France ‘will not welcome migrants’ from Lampedusa: interior minister

France "will not welcome migrants" from the island, Gérald Darmanin has insisted

France 'will not welcome migrants' from Lampedusa: interior minister

France will not welcome any migrants coming from Italy’s Lampedusa, interior minister Gérald Darmanin has said after the Mediterranean island saw record numbers of arrivals.

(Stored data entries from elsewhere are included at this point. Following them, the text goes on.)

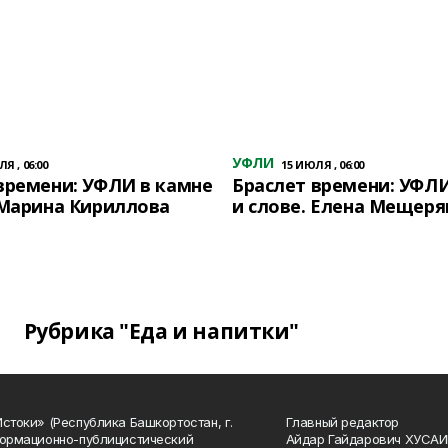
УФЛИ
Я , 06:00
15 ИЮЛЯ , 06:00
времени: УФЛИ в камне
Браслет времени: УФЛИ
 Марина Кириллова
и слове. Елена Мещеря
Рубрика "Еда и напитки"
Истоки» (Республика Башкортостан, г.
Главный редактор
формационно-публицистический
Айдар Гайдарович ХУСА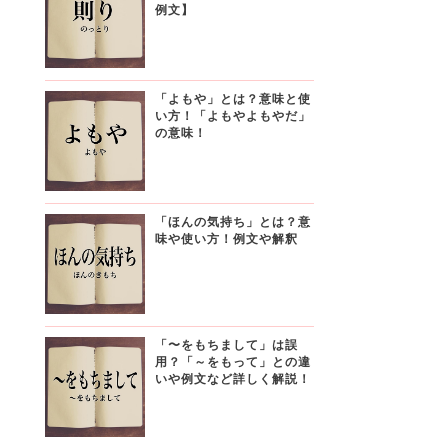
例文】
「よもや」とは？意味と使
い方！「よもやよもやだ」
の意味！
「ほんの気持ち」とは？意
味や使い方！例文や解釈
「〜をもちまして」は誤
用？「～をもって」との違
いや例文など詳しく解説！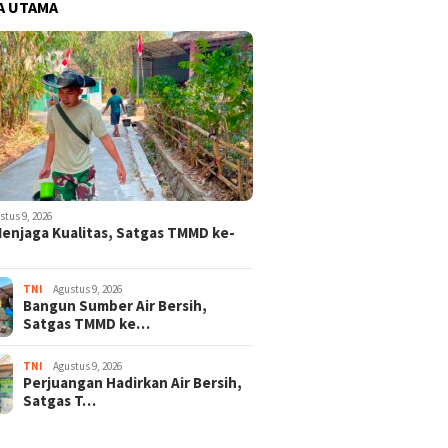
A UTAMA
stus 9, 2026
enjaga Kualitas, Satgas TMMD ke-
TNI
Agustus 9, 2026
Bangun Sumber Air Bersih,
Satgas TMMD ke…
TNI
Agustus 9, 2026
Perjuangan Hadirkan Air Bersih,
Satgas T…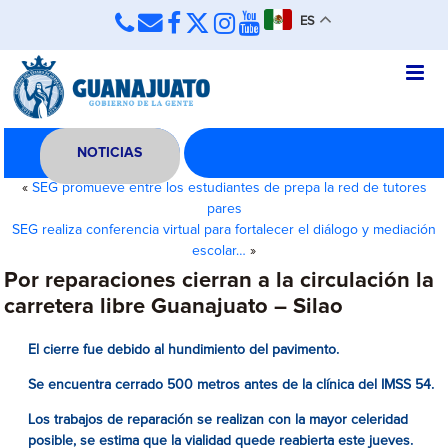
ES
NOTICIAS
«
SEG promueve entre los estudiantes de prepa la red de tutores
pares
SEG realiza conferencia virtual para fortalecer el diálogo y mediación
escolar…
»
Por reparaciones cierran a la circulación la
carretera libre Guanajuato – Silao
El cierre fue debido al hundimiento del pavimento.
Se encuentra cerrado 500 metros antes de la clínica del IMSS 54.
Los trabajos de reparación se realizan con la mayor celeridad
posible, se estima que la vialidad quede reabierta este jueves.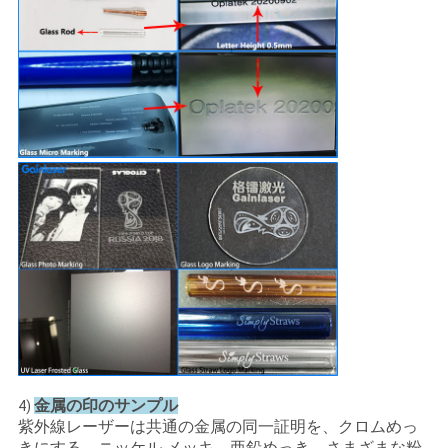
金属の印のサンプル
4)
紫外線レーザーは共通の金属の同一証明を、クロムめっ
きにする、ニッケル メッキ、亜鉛めっき、さまざまな粉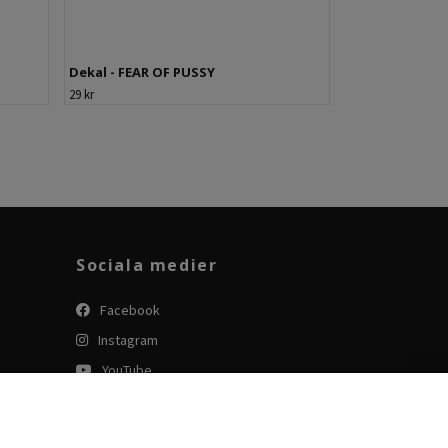
Dekal - FEAR OF PUSSY
29 kr
Sociala medier
Facebook
Instagram
YouTube
Tiktok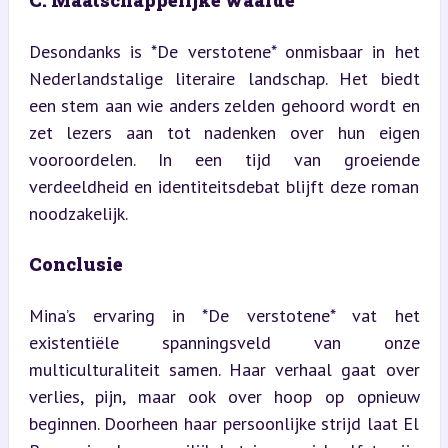
C. Maatschappelijke waarde
Desondanks is *De verstotene* onmisbaar in het 
Nederlandstalige literaire landschap. Het biedt 
een stem aan wie anders zelden gehoord wordt en 
zet lezers aan tot nadenken over hun eigen 
vooroordelen. In een tijd van groeiende 
verdeeldheid en identiteitsdebat blijft deze roman 
noodzakelijk.
Conclusie
Mina’s ervaring in *De verstotene* vat het 
existentiële spanningsveld van onze 
multiculturaliteit samen. Haar verhaal gaat over 
verlies, pijn, maar ook over hoop op opnieuw 
beginnen. Doorheen haar persoonlijke strijd laat El 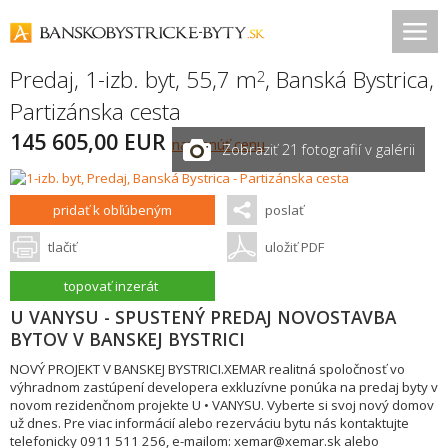
Predaj, 1-izb. byt, 55,7 m
,
Banská Bystrica
,
2
Partizánska cesta
145 605,00 EUR
navrhnúť cenu
Zobraziť 21 fotografií v galérii
pridať k obľúbeným
poslať
tlačiť
uložiť PDF
topovať inzerát
U VANYSU - SPUSTENÝ PREDAJ NOVOSTAVBA
BYTOV V BANSKEJ BYSTRICI
NOVÝ PROJEKT V BANSKEJ BYSTRICI.XEMAR realitná spoločnosť vo
výhradnom zastúpení developera exkluzívne ponúka na predaj byty v
novom rezidenčnom projekte U • VANYSU. Vyberte si svoj nový domov
už dnes. Pre viac informácií alebo rezerváciu bytu nás kontaktujte
telefonicky 0911 511 256, e-mailom: xemar@xemar.sk alebo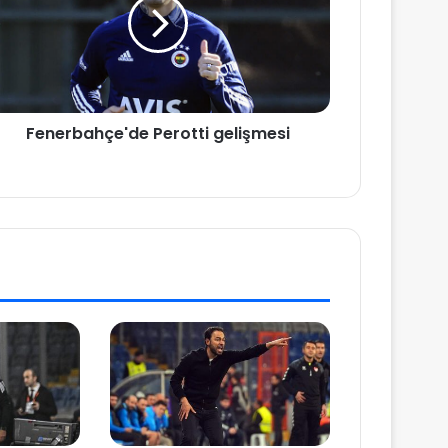
Fenerbahçe'de Perotti gelişmesi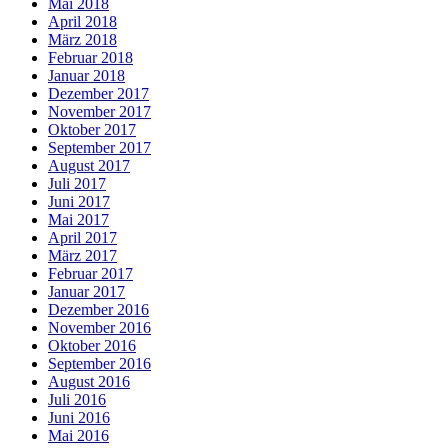
Mai 2018
April 2018
März 2018
Februar 2018
Januar 2018
Dezember 2017
November 2017
Oktober 2017
September 2017
August 2017
Juli 2017
Juni 2017
Mai 2017
April 2017
März 2017
Februar 2017
Januar 2017
Dezember 2016
November 2016
Oktober 2016
September 2016
August 2016
Juli 2016
Juni 2016
Mai 2016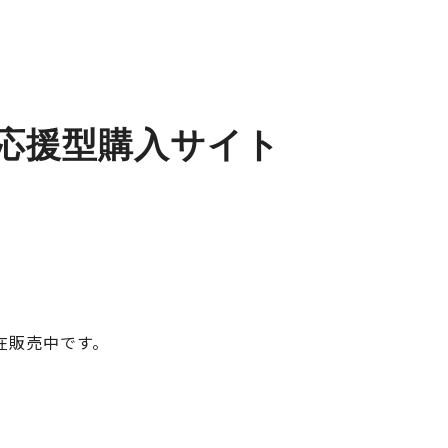
応援型購入サイト
在販売中です。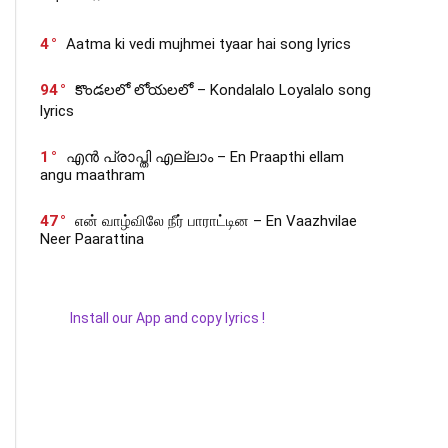
4
Aatma ki vedi mujhmei tyaar hai song lyrics
94
కొండలలో లోయలలో – Kondalalo Loyalalo song
lyrics
1
എൻ പ്രാപ്തി എല്ലാം – En Praapthi ellam
angu maathram
47
என் வாழ்விலே நீர் பாராட்டின – En Vaazhvilae
Neer Paarattina
Install our App and copy lyrics !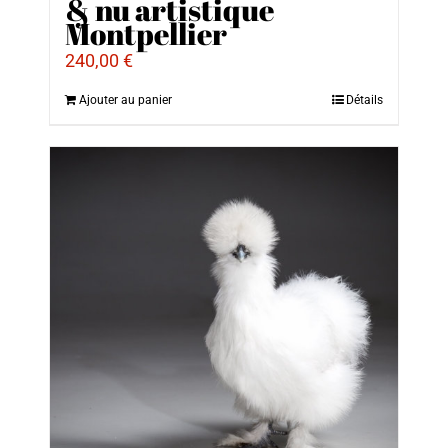
& nu artistique
Montpellier
240,00
€
Ajouter au panier
Détails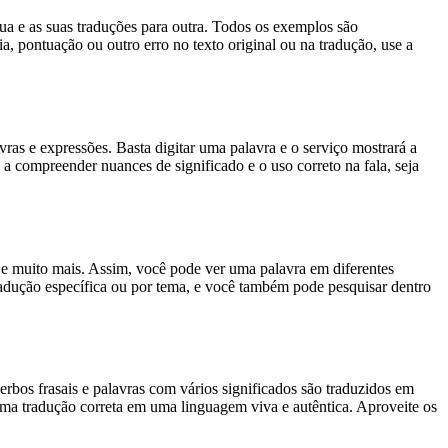
gua e as suas traduções para outra. Todos os exemplos são
, pontuação ou outro erro no texto original ou na tradução, use a
s e expressões. Basta digitar uma palavra e o serviço mostrará a
 a compreender nuances de significado e o uso correto na fala, seja
es e muito mais. Assim, você pode ver uma palavra em diferentes
tradução específica ou por tema, e você também pode pesquisar dentro
rbos frasais e palavras com vários significados são traduzidos em
uma tradução correta em uma linguagem viva e autêntica. Aproveite os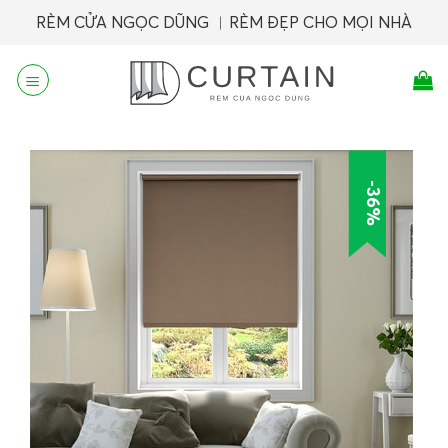
Skip
RÈM CỬA NGỌC DŨNG ︱RÈM ĐẸP CHO MỌI NHÀ
to
content
-36%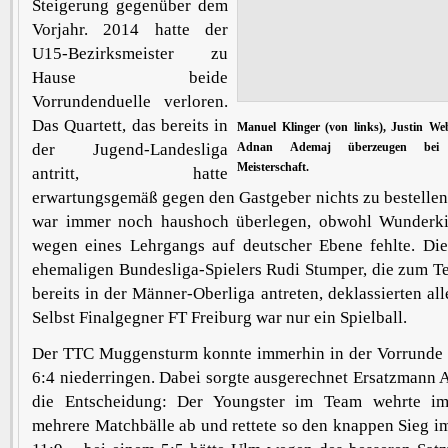
Steigerung gegenüber dem
Vorjahr. 2014 hatte der
U15-Bezirksmeister zu
Hause beide
Vorrundenduelle verloren.
Das Quartett, das bereits in
Manuel Klinger (von links), Justin We
der Jugend-Landesliga
Adnan Ademaj überzeugen bei 
Meisterschaft.
antritt, hatte
erwartungsgemäß gegen den Gastgeber nichts zu bestelle
war immer noch haushoch überlegen, obwohl Wunderk
wegen eines Lehrgangs auf deutscher Ebene fehlte. Die
ehemaligen Bundesliga-Spielers Rudi Stumper, die zum Te
bereits in der Männer-Oberliga antreten, deklassierten al
Selbst Finalgegner FT Freiburg war nur ein Spielball.
Der TTC Muggensturm konnte immerhin in der Vorrunde
6:4 niederringen. Dabei sorgte ausgerechnet Ersatzmann
die Entscheidung: Der Youngster im Team wehrte im
mehrere Matchbälle ab und rettete so den knappen Sieg im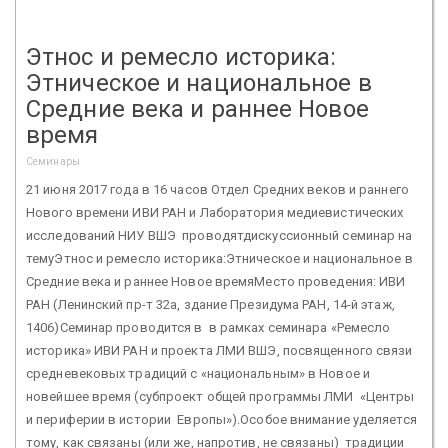
Этнос и ремесло историка:
Этническое и национальное в
Средние века и раннее Новое
время
Семинары
21 июня 2017 года в 16 часов Отдел Средних веков и раннего
Нового времени ИВИ РАН и Лаборатория медиевистических
исследований НИУ ВШЭ проводятдискуссионный семинар на
темуЭтнос и ремесло историка:Этническое и национальное в
Средние века и раннее Новое времяМесто проведения: ИВИ
РАН (Ленинский пр-т 32а, здание Президума РАН, 14-й этаж,
1406)Семинар проводится в в рамках семинара «Ремесло
историка» ИВИ РАН и проекта ЛМИ ВШЭ, посвященного связи
средневековых традиций с «национальным» в Новое и
новейшее время (субпроект общей программы ЛМИ «Центры
и периферии в истории Европы»).Особое внимание уделяется
тому, как связаны (или же, напротив, не связаны) традиции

Some 8,500 people arrived on Lampedusa on 199 boats between Monday and Wednesday last week, according to the UN’s International Organisation for
Migration, prompting European Commission president Ursula von der Leyen to travel there Sunday to announce an emergency action plan.

According to Darmanin, Paris told Italy it was “ready to help them return people to countries with which we have good diplomatic relations”, giving the
example of Ivory Coast and Senegal.

But France “will not welcome migrants” from the island, he said, speaking on French television on Tuesday evening.

Italian Prime Minister Giorgia Meloni has called on Italy’s EU partners to share more of the responsibility.

The recent arrivals on Lampedusa equal more than the whole population of the tiny Italian island.

The mass movement has stoked the immigration debate in France, where political parties in the country’s hung parliament are wrangling over a draft law governing new arrivals.

France is expected to face a call from Pope Francis for greater tolerance towards migrants later this week during a high-profile visit to Mediterranean city Marseille, where the pontiff will meet President Emmanuel Macron and celebrate mass before tens of thousands in a stadium.